- **PROBLEM**
A word-for-word copy of the records that follow is needed, with every picture omitted.

- **SUPPLIED RECORDS**
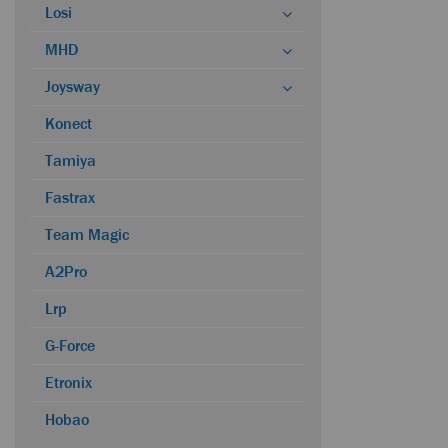
Losi
MHD
Joysway
Konect
Tamiya
Fastrax
Team Magic
A2Pro
Lrp
G-Force
Etronix
Hobao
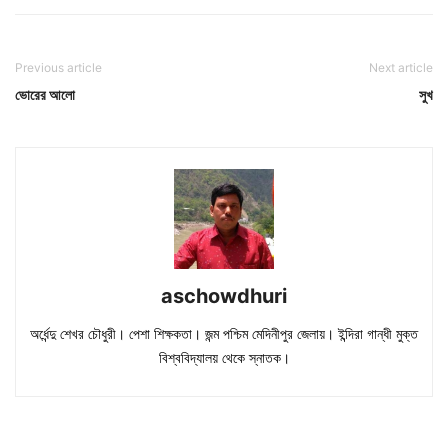
Previous article
Next article
ভোরের আলো
সুখ
aschowdhuri
অর্ধেন্দু শেখর চৌধুরী। পেশা শিক্ষকতা। জন্ম পশ্চিম মেদিনীপুর জেলায়। ইন্দিরা গান্ধী মুক্ত
বিশ্ববিদ্যালয় থেকে স্নাতক।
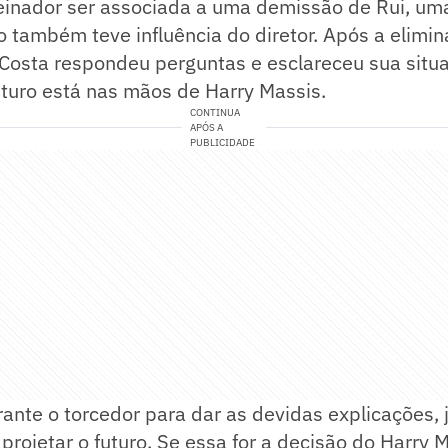
einador ser associada a uma demissão de Rui, um
o também teve influência do diretor. Após a elimin
 Costa respondeu perguntas e esclareceu sua situ
uturo está nas mãos de Harry Massis.
CONTINUA
APÓS A
PUBLICIDADE
rante o torcedor para dar as devidas explicações, j
projetar o futuro. Se essa for a decisão do Harry M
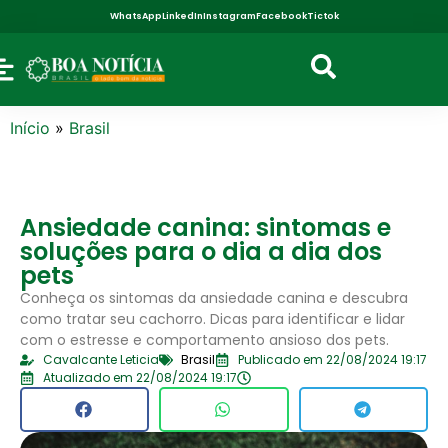
WhatsApp
LinkedIn
Instagram
Facebook
Tictok
Início
»
Brasil
Ansiedade canina: sintomas e
soluções para o dia a dia dos
pets
Conheça os sintomas da ansiedade canina e descubra
como tratar seu cachorro. Dicas para identificar e lidar
com o estresse e comportamento ansioso dos pets.
Cavalcante Leticia
Brasil
Publicado em 22/08/2024 19:17
Atualizado em 22/08/2024 19:17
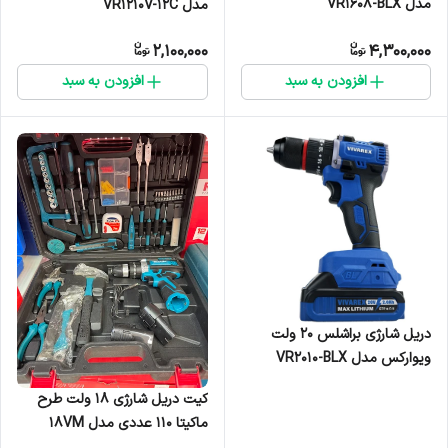
مدل VR1608-BLX
مدل VR1210V-12C
2,100,000
4,300,000
افزودن به سبد
افزودن به سبد
دریل شارژی براشلس ۲۰ ولت
ویوارکس مدل VR2010-BLX
کیت دریل شارژی ۱۸ ولت طرح
ماکیتا ۱۱۰ عددی مدل 18VM
(شارژر سوزنی)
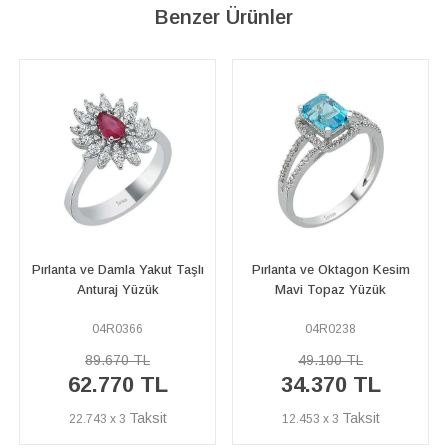
Benzer Ürünler
ı
Pırlanta ve Oktagon Kesim
Safir ve Pırlanta Taşlı
Mavi Topaz Yüzük
Papatya Yüzük
04R0238
01R0030
49.100 TL
18.350 TL
%40
11.010 TL
34.370 TL
İNDİRİM
12.453 x 3
3.989 x 3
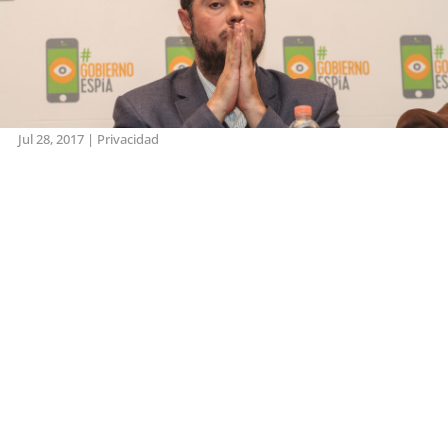
Jul 28, 2017
|
Privacidad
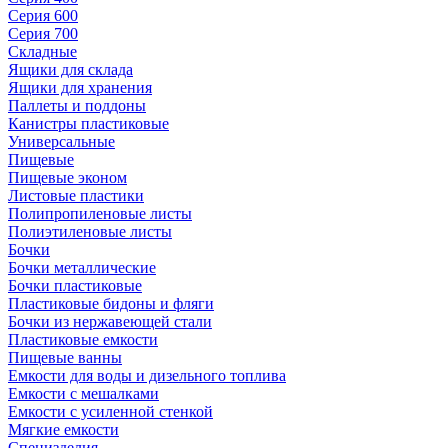
Серия 600
Серия 700
Складные
Ящики для склада
Ящики для хранения
Паллеты и поддоны
Канистры пластиковые
Универсальные
Пищевые
Пищевые эконом
Листовые пластики
Полипропиленовые листы
Полиэтиленовые листы
Бочки
Бочки металлические
Бочки пластиковые
Пластиковые бидоны и фляги
Бочки из нержавеющей стали
Пластиковые емкости
Пищевые ванны
Емкости для воды и дизельного топлива
Емкости с мешалками
Емкости с усиленной стенкой
Мягкие емкости
Специзделия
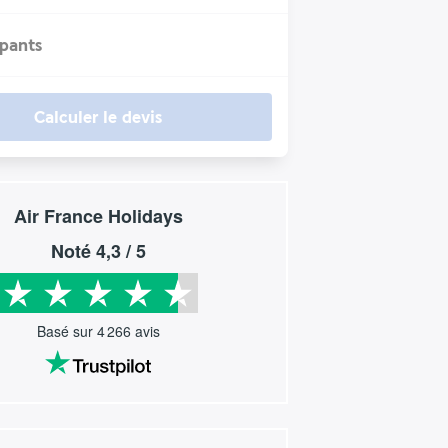
ipants
Calculer le devis
Air France Holidays
Noté
4,3
/ 5
Basé sur
4 266
avis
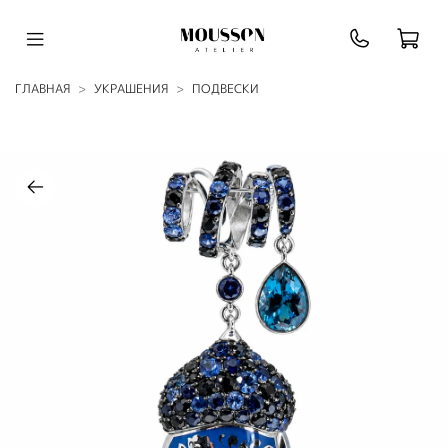
ГЛАВНАЯ
УКРАШЕНИЯ
ПОДВЕСКИ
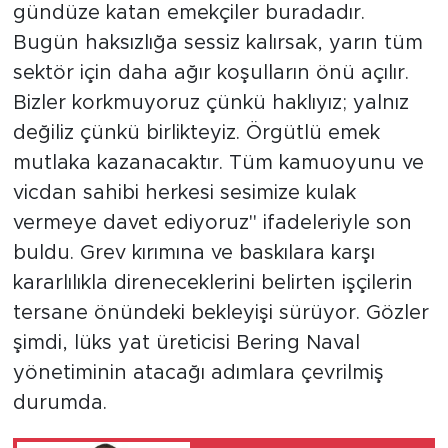
gündüze katan emekçiler buradadır.
Bugün haksızlığa sessiz kalırsak, yarın tüm
sektör için daha ağır koşulların önü açılır.
Bizler korkmuyoruz çünkü haklıyız; yalnız
değiliz çünkü birlikteyiz. Örgütlü emek
mutlaka kazanacaktır. Tüm kamuoyunu ve
vicdan sahibi herkesi sesimize kulak
vermeye davet ediyoruz" ifadeleriyle son
buldu. Grev kırımına ve baskılara karşı
kararlılıkla direneceklerini belirten işçilerin
tersane önündeki bekleyişi sürüyor. Gözler
şimdi, lüks yat üreticisi Bering Naval
yönetiminin atacağı adımlara çevrilmiş
durumda.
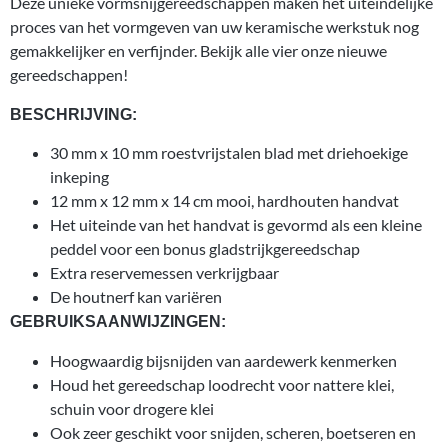
Deze unieke vormsnijgereedschappen maken het uiteindelijke
proces van het vormgeven van uw keramische werkstuk nog
gemakkelijker en verfijnder. Bekijk alle vier onze nieuwe
gereedschappen!
BESCHRIJVING:
30 mm x 10 mm roestvrijstalen blad met driehoekige
inkeping
12 mm x 12 mm x 14 cm mooi, hardhouten handvat
Het uiteinde van het handvat is gevormd als een kleine
peddel voor een bonus gladstrijkgereedschap
Extra reservemessen verkrijgbaar
De houtnerf kan variëren
GEBRUIKSAANWIJZINGEN:
Hoogwaardig bijsnijden van aardewerk kenmerken
Houd het gereedschap loodrecht voor nattere klei,
schuin voor drogere klei
Ook zeer geschikt voor snijden, scheren, boetseren en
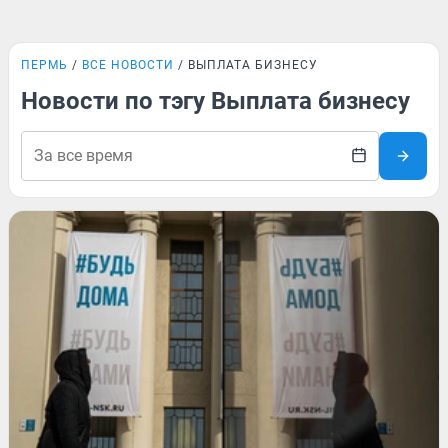
ПЕРМЬ
ВСЕ НОВОСТИ
ВЫПЛАТА БИЗНЕСУ
Новости по тэгу Выплата бизнесу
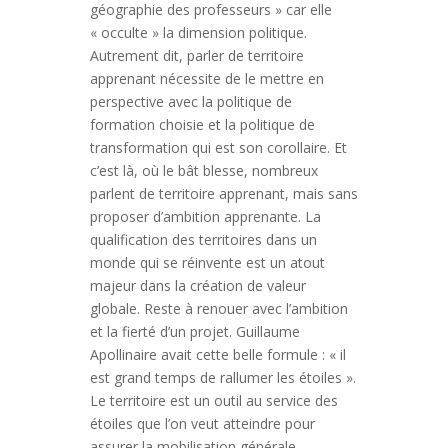
géographie des professeurs » car elle
« occulte » la dimension politique.
Autrement dit, parler de territoire
apprenant nécessite de le mettre en
perspective avec la politique de
formation choisie et la politique de
transformation qui est son corollaire. Et
c’est là, où le bât blesse, nombreux
parlent de territoire apprenant, mais sans
proposer d’ambition apprenante. La
qualification des territoires dans un
monde qui se réinvente est un atout
majeur dans la création de valeur
globale. Reste à renouer avec l’ambition
et la fierté d’un projet. Guillaume
Apollinaire avait cette belle formule : « il
est grand temps de rallumer les étoiles ».
Le territoire est un outil au service des
étoiles que l’on veut atteindre pour
assurer la mobilisation générale.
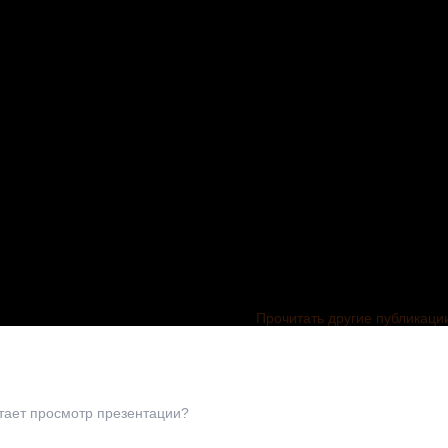
Прочитать другие публикаци
тает просмотр презентации?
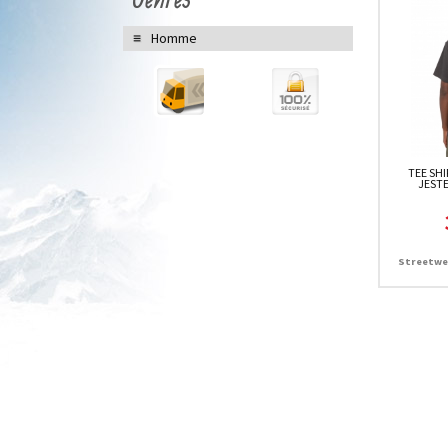
Homme
TEE SH
JESTE
Streetwea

- **WRITTEN RESPONSE**
Losi
MHD
Joysway
Konect
Tamiya
Fastrax
Team Magic
A2Pro
Lrp
G-Force
Etronix
Hobao
Previous article
Next article
ভোরের আলো
সুখ
aschowdhuri
অর্ধেন্দু শেখর চৌধুরী। পেশা শিক্ষকতা। জন্ম পশ্চিম মেদিনীপুর জেলায়। ইন্দিরা গান্ধী মুক্ত
বিশ্ববিদ্যালয় থেকে স্নাতক।
einador ser associada a uma demissão de Rui, um
o também teve influência do diretor. Após a elimin
 Costa respondeu perguntas e esclareceu sua situ
uturo está nas mãos de Harry Massis.
CONTINUA
APÓS A
PUBLICIDADE
rante o torcedor para dar as devidas explicações, j
projetar o futuro. Se essa for a decisão do Harry M
WhatsApp
LinkedIn
Instagram
Facebook
Tictok
Início
»
Brasil
Ansiedade canina: sintomas e
soluções para o dia a dia dos
pets
Conheça os sintomas da ansiedade canina e descubra
como tratar seu cachorro. Dicas para identificar e lidar
com o estresse e comportamento ansioso dos pets.
Cavalcante Leticia
Brasil
Publicado em 22/08/2024 19:17
Atualizado em 22/08/2024 19:17
مدل VR1608-BLX
مدل VR1210V-12C
2,100,000
4,300,000
افزودن به سبد
افزودن به سبد
دریل شارژی براشلس ۲۰ ولت
ویوارکس مدل VR2010-BLX
کیت دریل شارژی ۱۸ ولت طرح
ماکیتا ۱۱۰ عددی مدل 18VM
(شارژر سوزنی)
Benzer Ürünler
ı
Pırlanta ve Oktagon Kesim
Safir ve Pırlanta Taşlı
Mavi Topaz Yüzük
Papatya Yüzük
04R0238
01R0030
49.100 TL
18.350 TL
%40
11.010 TL
34.370 TL
İNDİRİM
12.453 x 3
3.989 x 3
Jul 28, 2017
|
Privacidad
Серия 600
Серия 700
Складные
Ящики для склада
Ящики для хранения
Паллеты и поддоны
Канистры пластиковые
Универсальные
Пищевые
Пищевые эконом
Листовые пластики
Полипропиленовые листы
Полиэтиленовые листы
Бочки
Бочки металлические
Бочки пластиковые
Пластиковые бидоны и фляги
Бочки из нержавеющей стали
Пластиковые емкости
Пищевые ванны
Емкости для воды и дизельного топлива
Емкости с мешалками
Емкости с усиленной стенкой
Мягкие емкости
Специзделия
ipants
Calculer le devis
Air France Holidays
Noté
4,3
/ 5
Basé sur
4 266
avis
ГЛАВНАЯ
УКРАШЕНИЯ
ПОДВЕСКИ
gündüze katan emekçiler buradadır.
Bugün haksızlığa sessiz kalırsak, yarın tüm
sektör için daha ağır koşulların önü açılır.
Bizler korkmuyoruz çünkü haklıyız; yalnız
değiliz çünkü birlikteyiz. Örgütlü emek
mutlaka kazanacaktır. Tüm kamuoyunu ve
vicdan sahibi herkesi sesimize kulak
vermeye davet ediyoruz" ifadeleriyle son
buldu. Grev kırımına ve baskılara karşı
kararlılıkla direneceklerini belirten işçilerin
tersane önündeki bekleyişi sürüyor. Gözler
şimdi, lüks yat üreticisi Bering Naval
yönetiminin atacağı adımlara çevrilmiş
durumda.
Deze unieke vormsnijgereedschappen maken het uiteindelijke
proces van het vormgeven van uw keramische werkstuk nog
gemakkelijker en verfijnder. Bekijk alle vier onze nieuwe
gereedschappen!
BESCHRIJVING:
30 mm x 10 mm roestvrijstalen blad met driehoekige
inkeping
12 mm x 12 mm x 14 cm mooi, hardhouten handvat
Het uiteinde van het handvat is gevormd als een kleine
peddel voor een bonus gladstrijkgereedschap
Extra reservemessen verkrijgbaar
De houtnerf kan variëren
GEBRUIKSAANWIJZINGEN:
Hoogwaardig bijsnijden van aardewerk kenmerken
Houd het gereedschap loodrecht voor nattere klei,
schuin voor drogere klei
Ook zeer geschikt voor snijden, scheren, boetseren en
ПЕРМЬ
ВСЕ НОВОСТИ
ВЫПЛАТА БИЗНЕСУ
Новости по тэгу Выплата бизнесу
géographie des professeurs » car elle
« occulte » la dimension politique.
Autrement dit, parler de territoire
apprenant nécessite de le mettre en
perspective avec la politique de
formation choisie et la politique de
transformation qui est son corollaire. Et
c’est là, où le bât blesse, nombreux
parlent de territoire apprenant, mais sans
proposer d’ambition apprenante. La
qualification des territoires dans un
monde qui se réinvente est un atout
majeur dans la création de valeur
globale. Reste à renouer avec l’ambition
et la fierté d’un projet. Guillaume
Apollinaire avait cette belle formule : « il
est grand temps de rallumer les étoiles ».
Le territoire est un outil au service des
étoiles que l’on veut atteindre pour
assurer la mobilisation générale.
Прочитать другие публикаци
тает просмотр презентации?
Homme
TEE SH
JESTE
Streetwea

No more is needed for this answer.